The controversial proposals by the British government to re-write the European Convention to incorporate subsidiarity and the margin of appreciation will no doubt be met with opposition from some of the 46 countries signed up to the convention in the upcoming summit in Brighton.
The argument being propounded by ministers who wish to capitalise on Britains six month presidency of the Council Of Europe to introduce these sweeping changes, is that there is a massive backlog of cases and a watering down of the powers of British Courts. The argument that giving people less time to apply to the European Court will clear the cases seems cogent. However, there is a growing feeling these proposals are driven by populism with little regard for the implications.

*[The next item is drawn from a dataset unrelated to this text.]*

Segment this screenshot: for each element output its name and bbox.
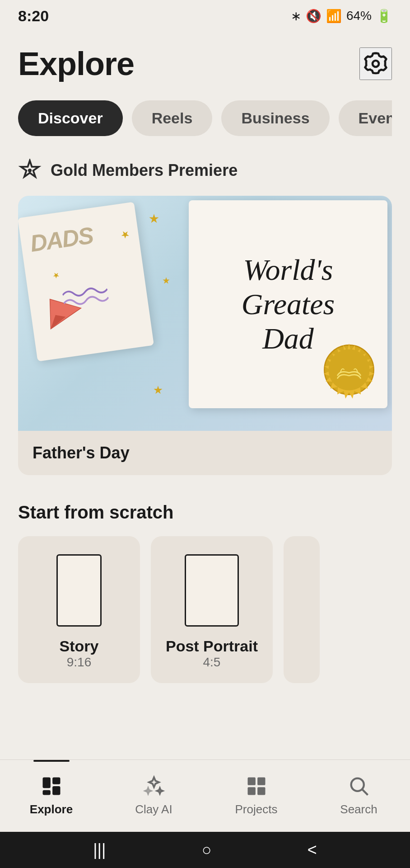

The idea that the Court in Strasbourg dictates what happens in the British legal system, “one of the best legal systems in the world” has angered certain sections of society. The European Convention On Human Rights is being viewed with contempt by those who see it as an instrument used by a few to undermine the human rights of others. It’s quiet interesting that this debate is seen as timely given that the likes of Abu Qatada can not be deported “thanks to the European Convention on Human Rights”.
Most human rights campaigners view the proposals as a move towards a slippery slope to a despots dream and will not encourage the promotion of human rights in young democracies. Countries that are signatories to the ECHR need to ensure that the Court in Strasbourg stands above the political fray in order to defend individual rights when it is unpopular for governments to do so.